Extracted page text data
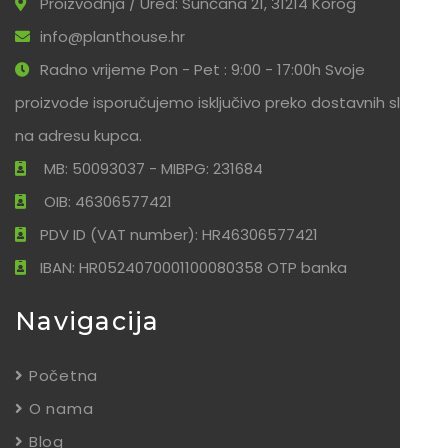
Proizvodnja / Ured: Sunčana 21, 31214 Korog
info@planthouse.hr
Radno vrijeme Pon - Pet : 9:00 - 17:00h Svoje
proizvode isporučujemo isključivo preko dostavnih službi
na adresu kupca.
MB: 50093037 - MIBPG: 231684
OIB: 46306577421
PDV ID (VAT number): HR46306577421
IBAN: HR0524070001100080358 OTP banka
Navigacija
Početna
O nama
Blog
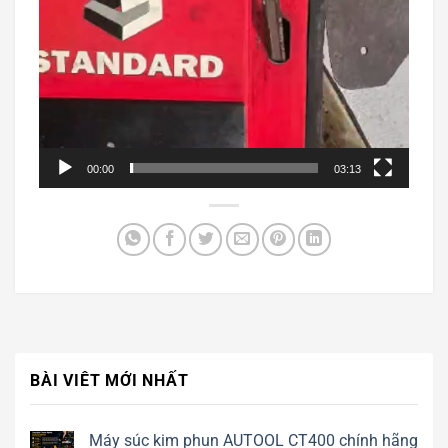
00:00
03:13
BÀI VIÊT MỚI NHẤT
Máy súc kim phun AUTOOL CT400 chính hãng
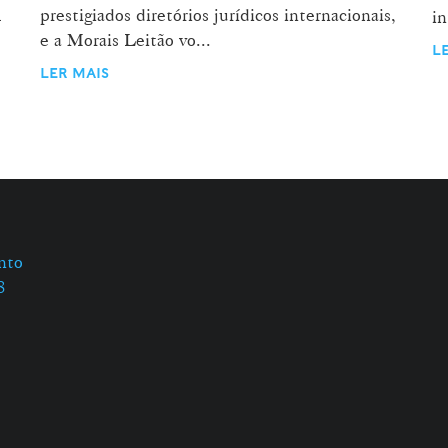
1
prestigiados diretórios jurídicos internacionais,
in
e a Morais Leitão vo...
L
LER MAIS
nto
8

WHAT IS NEEDED:
Each of the lines above should be transcribed exactly; no image is to be copied.

RESPONSE AREA:
Proizvodnja / Ured: Sunčana 21, 31214 Korog
info@planthouse.hr
Radno vrijeme Pon - Pet : 9:00 - 17:00h Svoje
proizvode isporučujemo isključivo preko dostavnih službi
na adresu kupca.
MB: 50093037 - MIBPG: 231684
OIB: 46306577421
PDV ID (VAT number): HR46306577421
IBAN: HR0524070001100080358 OTP banka
Navigacija
Početna
O nama
Blog
00:00
03:13
BÀI VIÊT MỚI NHẤT
Máy súc kim phun AUTOOL CT400 chính hãng
1
prestigiados diretórios jurídicos internacionais,
in
e a Morais Leitão vo...
L
LER MAIS
nto
8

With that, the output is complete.